The Task Force was disappointed, but since the timber sales had already gone through, they didn’t really expect Upton would put them on hold for long, said Mike Bader, consultant for the Task Force.
“The new biological opinion mentions the Proctor paper and admits it’s the best available science, but they didn’t act on it,” Bader said. “The (Demographic Connectivity Area) is the crucial link to Bitterroot (bear) recovery and maybe rescuing the Cabinet-Yaak population. All of Zone 1 is important, but this is elevated in importance above Zone 1. So its management should be too.”
Bader said the Task Force has filed a 60-day intent to sue the U.S. Fish and Wildlife Service over the new biological opinion.
After reading the biological opinion, the Alliance for the Wild Rockies is taking legal action that mirrors that of the Task Force for basically the same reasons. It already filed its lawsuit on Friday.
Michael Garrity, Alliance for the Wild Rockies executive director, said the Forest Service usually promises to close or decommission roads within a project area but then doesn’t follow up once the project is done.
For example, the Soldier-Butler Project overlaps with a previous timber project, the Frenchtown Face Ecosystem Restoration Project, which the Forest Service approved in 2006. As part of that project, the Forest Service was to decommission 115 miles of roads to benefit grizzly bears and big game.
“The Soldier-Butter Project reverses the Frenchtown Face Project’s decision to decommission the roads in the overlap area,” Garrity said. “Instead of decommissioning the remaining 70 miles of the Frenchtown Face Project in the overlap area, the Soldier-Butler Project will only decommission 34 miles of roads within the overlap area.”
“They made one promise in the Frenchtown Face project and another for the Soldier Butler project.
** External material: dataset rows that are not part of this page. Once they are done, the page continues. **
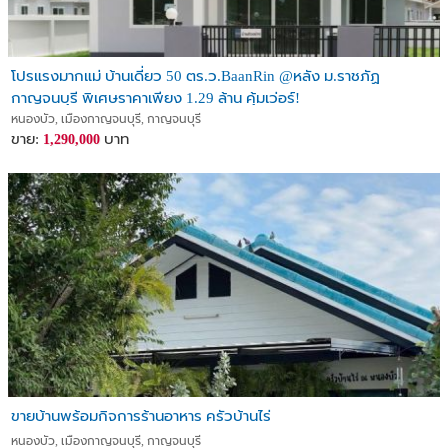
โปรแรงมากแม่ บ้านเดี่ยว 50 ตร.ว.BaanRin @หลัง ม.ราชภัฏ
กาญจนบุรี พิเศษราคาเพียง 1.29 ล้าน คุ้มเว่อร์!
หนองบัว, เมืองกาญจนบุรี, กาญจนบุรี
ขาย:
บาท
1,290,000
ขายบ้านพร้อมกิจการร้านอาหาร ครัวบ้านไร่
หนองบัว, เมืองกาญจนบุรี, กาญจนบุรี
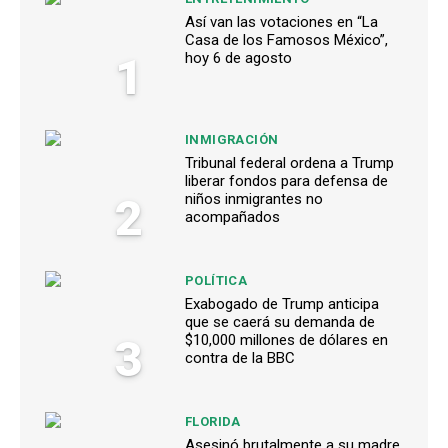
Así van las votaciones en “La
Casa de los Famosos México”,
1
hoy 6 de agosto
INMIGRACIÓN
Tribunal federal ordena a Trump
liberar fondos para defensa de
2
niños inmigrantes no
acompañados
POLÍTICA
Exabogado de Trump anticipa
que se caerá su demanda de
3
$10,000 millones de dólares en
contra de la BBC
FLORIDA
Asesinó brutalmente a su madre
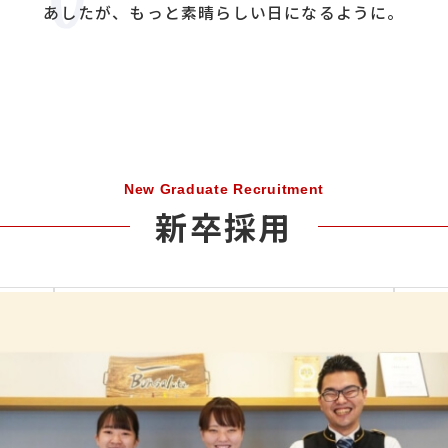
あしたが、もっと
素晴らしい日になるように。
New Graduate Recruitment
新卒採用
株式会社 ウィザースホーム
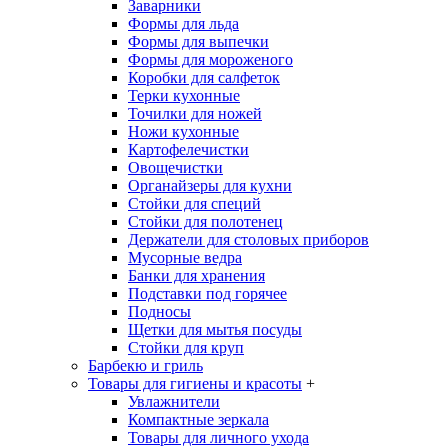
Заварники
Формы для льда
Формы для выпечки
Формы для мороженого
Коробки для салфеток
Терки кухонные
Точилки для ножей
Ножи кухонные
Картофелечистки
Овощечистки
Органайзеры для кухни
Стойки для специй
Стойки для полотенец
Держатели для столовых приборов
Мусорные ведра
Банки для хранения
Подставки под горячее
Подносы
Щетки для мытья посуды
Стойки для круп
Барбекю и гриль
Товары для гигиены и красоты
+
Увлажнители
Компактные зеркала
Товары для личного ухода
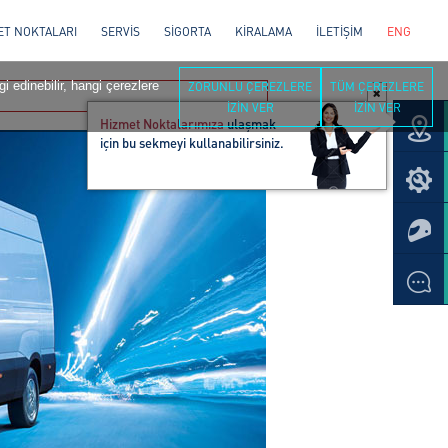
ET NOKTALARI
SERVİS
SİGORTA
KİRALAMA
İLETİŞİM
ENG
i edinebilir, hangi çerezlere
ZORUNLU ÇEREZLERE
TÜM ÇEREZLERE
İZİN VER
İZİN VER
Hizmet Noktalarımıza
ulaşmak
için bu sekmeyi kullanabilirsiniz.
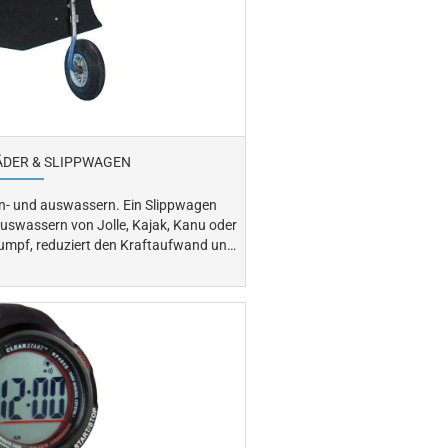
DER & SLIPPWAGEN
uswassern. Ein Slippwagen
 Auswassern von Jolle, Kajak, Kanu oder
 und am Steg. Wählen Sie das
passende Modell abgestimmt auf Größe und Gewicht Ihres Bootes.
Like many Forest Service projects, the trees get cut, but the mitigation work such as road removal never gets done,” Garrity said.
Bader pointed out that most of the roads the Forest Service said it would close on the Soldier-Butler Project are already overgrown and impassible. Even the biological opinion said their closure on paper wouldn’t add any benefit for the grizzly bear because no actual change will happen on the ground.
Bader said the Task Force is going with its own lawsuit because it has been building rapport with landowners in the Ninemile. A few didn’t like the Forest Service asking to access the timber project across their private land. The Task Force also reached out to the Missoula County Commission.
“This is the only way we can get the protection that the bears need. They’ve had three levels of administrative opportunity to remedy the problems and they didn’t use them,” Bader said.